Hotel in Cardiff, Wales

Holland House, formerly called Julian Hodge House, is a high-rise hotel on Newport Road near the centre of Cardiff, Wales. Originally an office block, the 197.83 ft building has 15 floors and is the tenth tallest building in Cardiff.

==History==
The building was constructed in 1968 by the Welsh financier Julian Hodge (1904 –2004). It was named Julian Hodge House, and later the Julian S. Hodge Building. It was built as an office block, with occupants including Lloyds TSB Bank.

The building was refurbished in 2003/4 for hotel use. The existing concrete framed structure was altered and a two-storey extension, built on top of a basement car park area, was demolished.

In 2004 it became the Macdonald Holland House Hotel.
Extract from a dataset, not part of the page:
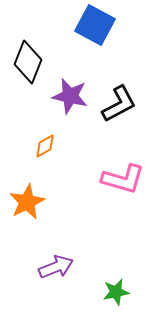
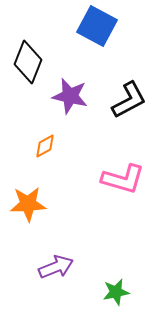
blue square: moved 2 px right, 1 px down
black L-shape: moved 10 px right, 4 px up
orange star: moved 1 px right, 2 px down; rotated 24 degrees clockwise
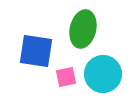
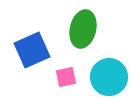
blue square: moved 4 px left, 1 px up; rotated 33 degrees counterclockwise
cyan circle: moved 6 px right, 3 px down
The hotel was run by Macdonald Hotels until 2007, when it was sold to AccorHotels to operate under the Mercure brand. It was known as Mercure Cardiff Holland House Hotel & Spa until 18 March 2025, when it left Accor. It now operates as Holland House Hotel Cardiff By Sunday.

In 2006, the exterior of the building was used as a hospital for the BBC television sci-fi drama series Torchwood, which was produced in Cardiff.

==Hotel facilities==
Holland House Cardiff is a 4-star hotel with 165 rooms. It has a first floor restaurant and a lounge bar, an indoor swimming pool and seventeen meeting spaces.